Odyssée furieuse dans la campagne française, le dernier roman de l’Argentine Ariana Harwicz nous plonge dans l’esprit d’une narratrice hors norme qui dynamite les conventions sociales et littéraires. Le couple, la maternité, ainsi que la justice et la ruralité, n’en ressortent pas indemnes.
Accusée de violence aggravée sur conjoint, la narratrice d’Erreur de jugement, L., ou Lisa, une Argentine d’environ cinquante ans qui habite la campagne française (Centre-Val de Loire), s’est vu retirer la garde de ses jumeaux de cinq ans (E. et J., ou Jonay et Elias). Elle mène une vie de marginale, sans être capable (ou désireuse) de se conformer aux normes sociales ou de se soumettre aux contraintes établies par la loi (visites surveillées, interdiction d’appeler ses garçons ou de les approcher). Obsédée par ses enfants, débordée par la douleur, elle les espionne, et finit par les kidnapper, pour s’engager avec eux dans un voyage qui les conduit à traverser la moitié de la France.
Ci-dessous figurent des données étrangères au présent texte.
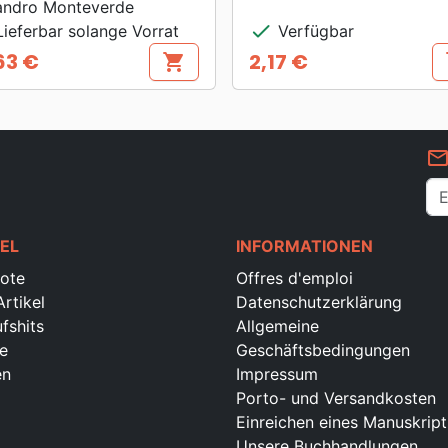
andro Monteverde
check
ieferbar solange Vorrat
Verfügbar
63 €
2,17 €
shopping_cart
s
s
Preis
mail_outlin
EL
INFORMATIONEN
ote
Offres d'emploi
rtikel
Datenschutzerklärung
fshits
Allgemeine
e
Geschäftsbedingungen
en
Impressum
Porto- und Versandkosten
Einreichen eines Manuskript
Unsere Buchhandlungen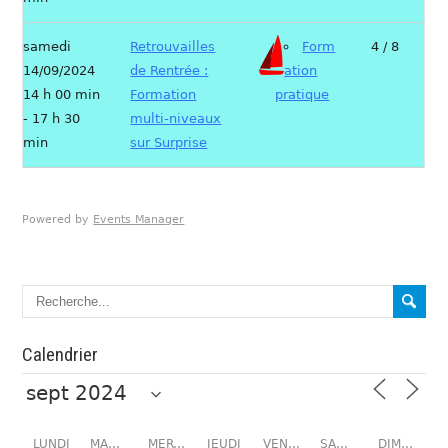
samedi
Retrouvailles
Form
4 / 8
14/09/2024
de Rentrée :
ation
14 h 00 min
Formation
pratique
- 17 h 30
multi-niveaux
min
sur Surprise
Powered by
Events Manager
Calendrier
LUNDI
MARDI
MERCREDI
JEUDI
VENDREDI
SAMEDI
DIMANCHE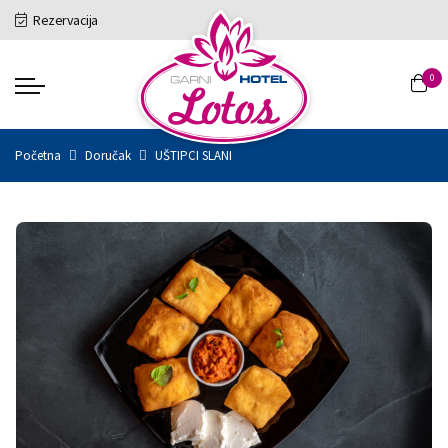
Rezervacija
0
Početna
Doručak
UŠTIPCI SLANI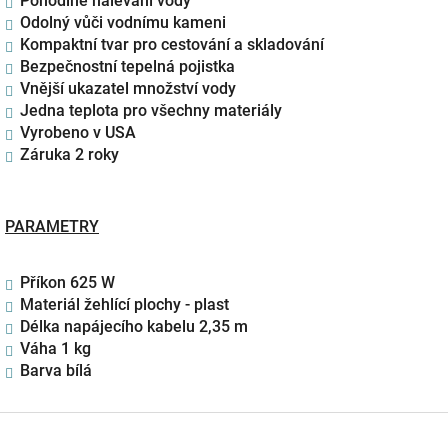
Pohodlné nalévání vody
Odolný vůči vodnímu kameni
Kompaktní tvar pro cestování a skladování
Bezpečnostní tepelná pojistka
Vnější ukazatel množství vody
Jedna teplota pro všechny materiály
Vyrobeno v USA
Záruka 2 roky
PARAMETRY
Příkon 625 W
Materiál žehlící plochy - plast
Délka napájecího kabelu 2,35 m
Váha 1 kg
Barva bílá
Z
á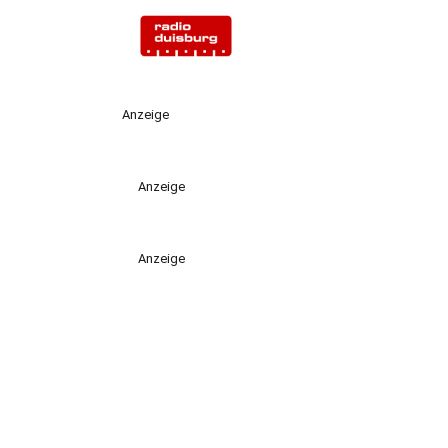
Anzeige
Anzeige
Anzeige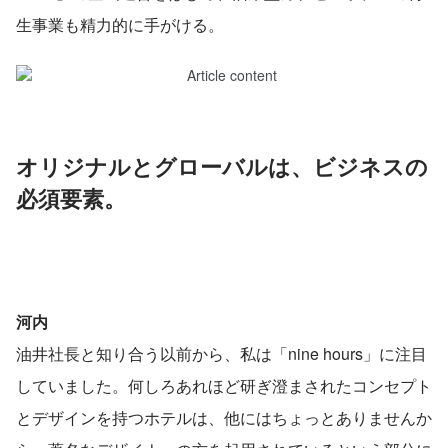
生事業も精力的に手がける。
オリジナルとグローバルは、ビジネスの
必須要素。
河内
油井社長と知り合う以前から、私は「nine hours」に注目
していました。何しろあれほど研ぎ澄まされたコンセプト
とデザインを持つホテルは、他にはちょっとありませんか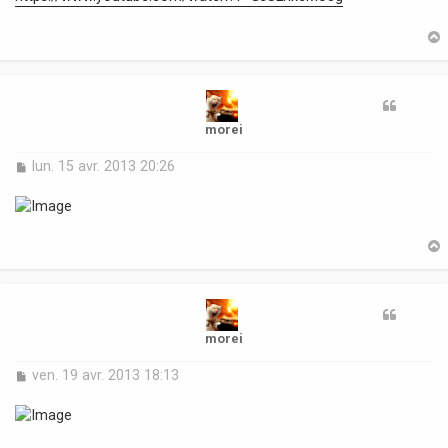
s
a
g
e
t
morei
M
lun. 15 avr. 2013 20:26
e
s
s
a
g
e
t
morei
M
ven. 19 avr. 2013 18:13
e
s
s
a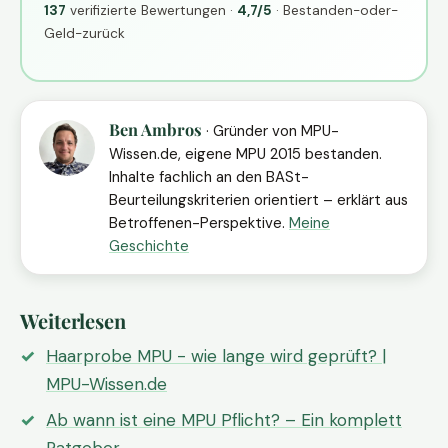
137
verifizierte Bewertungen ·
4,7/5
· Bestanden-oder-
Geld-zurück
Ben Ambros
· Gründer von MPU-
Wissen.de, eigene MPU 2015 bestanden.
Inhalte fachlich an den BASt-
Beurteilungskriterien orientiert – erklärt aus
Betroffenen-Perspektive.
Meine
Geschichte
Weiterlesen
Haarprobe MPU - wie lange wird geprüft? |
MPU-Wissen.de
Ab wann ist eine MPU Pflicht? – Ein komplett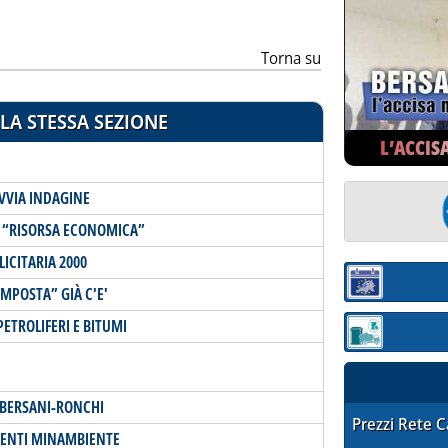
Torna su
LA STESSA SEZIONE
L’ACCIS
VVIA INDAGINE
A “RISORSA ECONOMICA”
ICITARIA 2000
Sezione:
MPOSTA” GIÀ C'E'
ETROLIFERI E BITUMI
Sezione: quotaz
" BERSANI-RONCHI
STAFFETTA PRE
Prezzi Rete 
GENTI MINAMBIENTE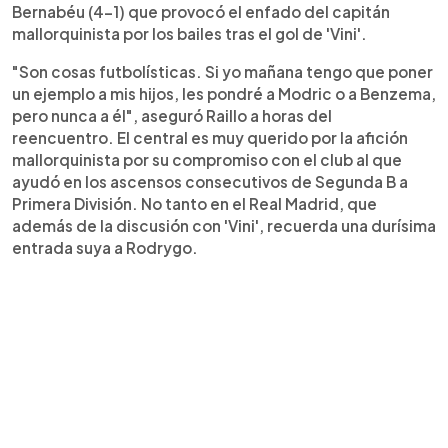
Bernabéu (4-1) que provocó el enfado del capitán
mallorquinista por los bailes tras el gol de 'Vini'.
"Son cosas futbolísticas. Si yo mañana tengo que poner
un ejemplo a mis hijos, les pondré a Modric o a Benzema,
pero nunca a él", aseguró Raillo a horas del
reencuentro. El central es muy querido por la afición
mallorquinista por su compromiso con el club al que
ayudó en los ascensos consecutivos de Segunda B a
Primera División. No tanto en el Real Madrid, que
además de la discusión con 'Vini', recuerda una durísima
entrada suya a Rodrygo.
Après de brèves et violentes retrouvailles avec son ex-mari, qui prétend vouloir reprendre la vie commune alors qu’elle veut divorcer, elle se remet en route avec les enfants, se rend en Angleterre, puis en Argentine. Lorsqu’elle découvre un mandat d’Interpol à son encontre, la menace d’infanticide qui plane sur le récit semble se concrétiser, mais le roman laisse le lecteur dans l’impossibilité de savoir ce qu’il est advenu. En parallèle, dans des fragments en italique, Lisa se remémore son arrivée avec son fiancé dans la famille française de celui-ci, particulièrement envahissante, la relation passionnée et violente avec son mari, ses tentatives pour tomber enceinte, le début de la séparation. Ces deux zones du récit alternent avec des dialogues téléphoniques entre Armand (l’ex-mari) et Lisa pendant la fuite, qui tracent le portrait de leur relation.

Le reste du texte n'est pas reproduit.